----- Records supplied

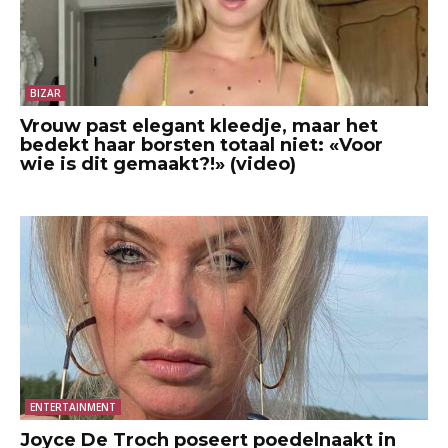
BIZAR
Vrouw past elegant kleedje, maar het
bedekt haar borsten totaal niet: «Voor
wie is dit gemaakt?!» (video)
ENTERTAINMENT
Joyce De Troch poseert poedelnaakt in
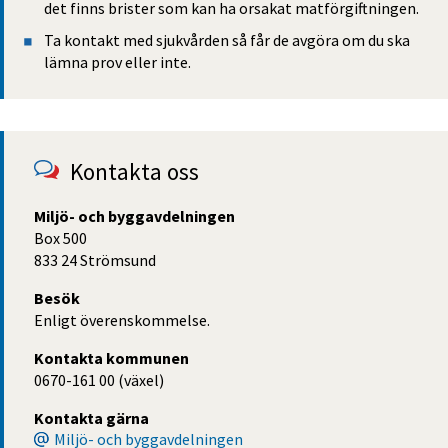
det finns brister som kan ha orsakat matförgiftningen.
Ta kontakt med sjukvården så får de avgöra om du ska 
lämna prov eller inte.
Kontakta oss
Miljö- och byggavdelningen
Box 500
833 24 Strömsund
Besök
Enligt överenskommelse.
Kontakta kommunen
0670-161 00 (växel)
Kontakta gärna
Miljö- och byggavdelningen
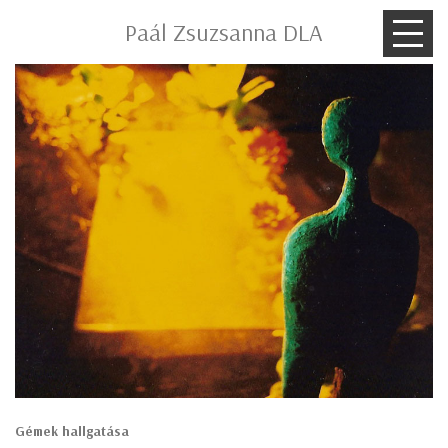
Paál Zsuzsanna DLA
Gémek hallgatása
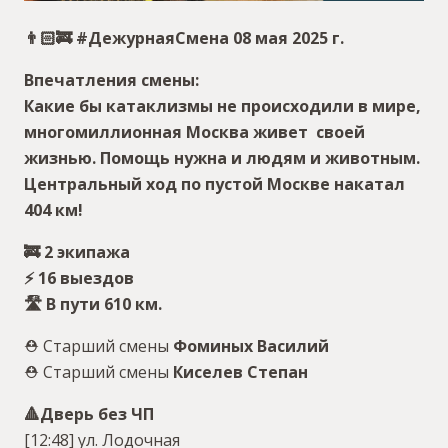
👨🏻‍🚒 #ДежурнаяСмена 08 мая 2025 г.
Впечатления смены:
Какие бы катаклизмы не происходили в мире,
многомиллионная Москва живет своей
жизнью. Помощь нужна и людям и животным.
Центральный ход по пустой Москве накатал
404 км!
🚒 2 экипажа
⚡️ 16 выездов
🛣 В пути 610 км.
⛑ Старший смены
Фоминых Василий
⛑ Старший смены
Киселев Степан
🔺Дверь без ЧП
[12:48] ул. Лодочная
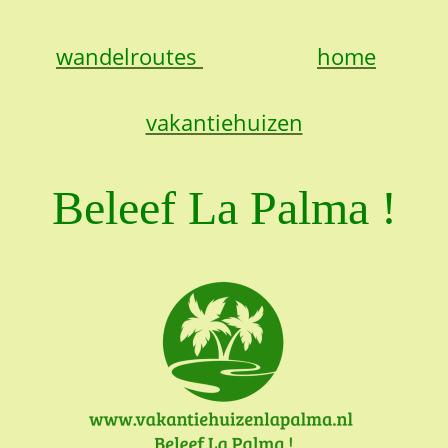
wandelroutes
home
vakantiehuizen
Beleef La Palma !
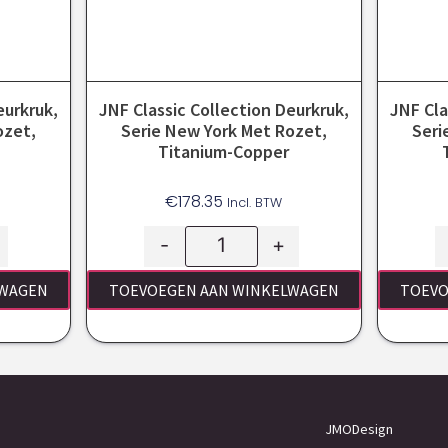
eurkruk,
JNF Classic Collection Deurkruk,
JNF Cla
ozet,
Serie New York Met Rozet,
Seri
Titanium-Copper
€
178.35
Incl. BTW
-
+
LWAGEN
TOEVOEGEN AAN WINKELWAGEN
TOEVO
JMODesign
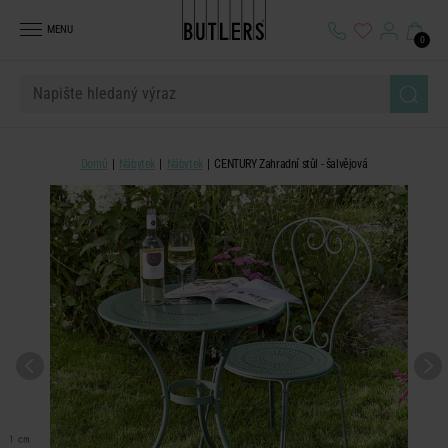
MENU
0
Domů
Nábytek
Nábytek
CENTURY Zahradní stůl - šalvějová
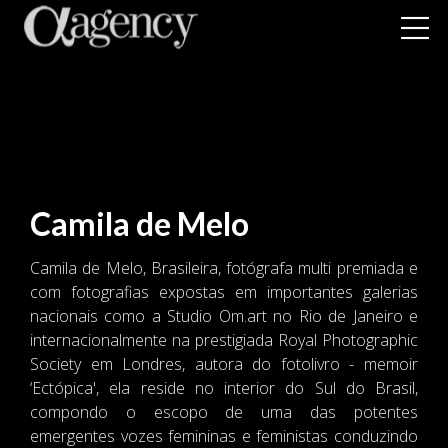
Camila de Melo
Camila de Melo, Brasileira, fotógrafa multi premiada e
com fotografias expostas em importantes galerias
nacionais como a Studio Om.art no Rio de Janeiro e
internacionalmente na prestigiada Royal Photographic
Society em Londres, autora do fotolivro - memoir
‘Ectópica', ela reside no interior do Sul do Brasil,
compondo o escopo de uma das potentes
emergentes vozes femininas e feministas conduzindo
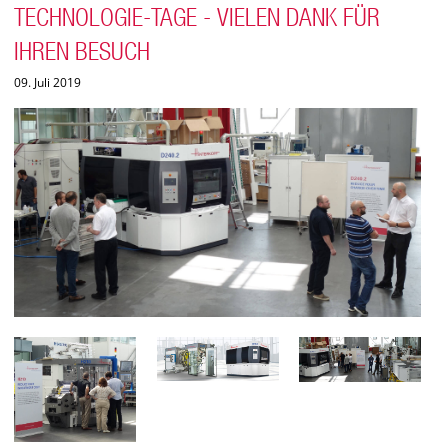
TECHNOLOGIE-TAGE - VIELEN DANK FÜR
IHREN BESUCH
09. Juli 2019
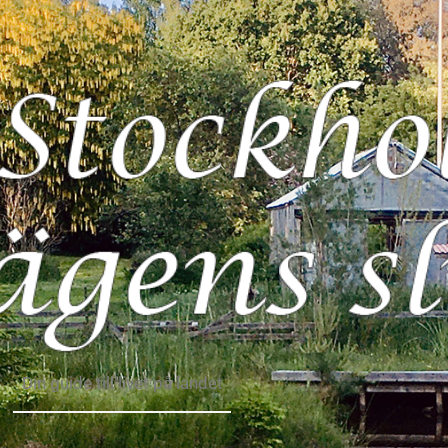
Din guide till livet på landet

----------
----- Records supplied

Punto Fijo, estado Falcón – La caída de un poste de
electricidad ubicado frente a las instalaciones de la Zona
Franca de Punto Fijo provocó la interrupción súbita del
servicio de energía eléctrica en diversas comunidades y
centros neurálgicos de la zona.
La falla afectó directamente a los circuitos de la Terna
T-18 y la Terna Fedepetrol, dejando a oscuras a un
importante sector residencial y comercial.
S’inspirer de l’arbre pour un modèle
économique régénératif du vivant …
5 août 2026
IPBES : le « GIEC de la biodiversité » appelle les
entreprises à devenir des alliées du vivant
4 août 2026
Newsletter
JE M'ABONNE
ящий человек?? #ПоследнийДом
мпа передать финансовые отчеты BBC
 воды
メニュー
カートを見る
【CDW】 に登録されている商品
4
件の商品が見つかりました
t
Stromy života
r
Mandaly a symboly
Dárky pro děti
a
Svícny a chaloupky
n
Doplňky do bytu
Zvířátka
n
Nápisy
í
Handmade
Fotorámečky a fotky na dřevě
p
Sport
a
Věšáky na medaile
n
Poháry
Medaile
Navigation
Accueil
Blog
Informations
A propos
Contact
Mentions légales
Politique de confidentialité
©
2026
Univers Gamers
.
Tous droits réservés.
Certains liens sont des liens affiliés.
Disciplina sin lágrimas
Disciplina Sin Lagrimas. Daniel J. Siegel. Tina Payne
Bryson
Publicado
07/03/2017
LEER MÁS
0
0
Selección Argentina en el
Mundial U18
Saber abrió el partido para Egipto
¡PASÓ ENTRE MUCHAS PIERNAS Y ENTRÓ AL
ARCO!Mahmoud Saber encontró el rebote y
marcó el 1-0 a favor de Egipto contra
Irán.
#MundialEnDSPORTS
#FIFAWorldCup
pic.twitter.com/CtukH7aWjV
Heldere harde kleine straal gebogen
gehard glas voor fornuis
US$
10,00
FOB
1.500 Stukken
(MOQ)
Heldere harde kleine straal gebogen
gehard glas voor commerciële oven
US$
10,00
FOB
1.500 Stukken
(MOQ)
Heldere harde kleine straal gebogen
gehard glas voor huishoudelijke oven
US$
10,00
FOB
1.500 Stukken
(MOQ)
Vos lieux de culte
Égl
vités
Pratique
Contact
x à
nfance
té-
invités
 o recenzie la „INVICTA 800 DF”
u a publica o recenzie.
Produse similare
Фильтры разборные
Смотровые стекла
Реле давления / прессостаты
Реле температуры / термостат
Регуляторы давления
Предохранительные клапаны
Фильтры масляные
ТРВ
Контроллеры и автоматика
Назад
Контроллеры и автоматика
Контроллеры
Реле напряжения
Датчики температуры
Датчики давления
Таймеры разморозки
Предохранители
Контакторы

----------

• Problem to work on: Work out how many lines above include the string "температуры", then give that number alone.

• Answer to this exercise: 2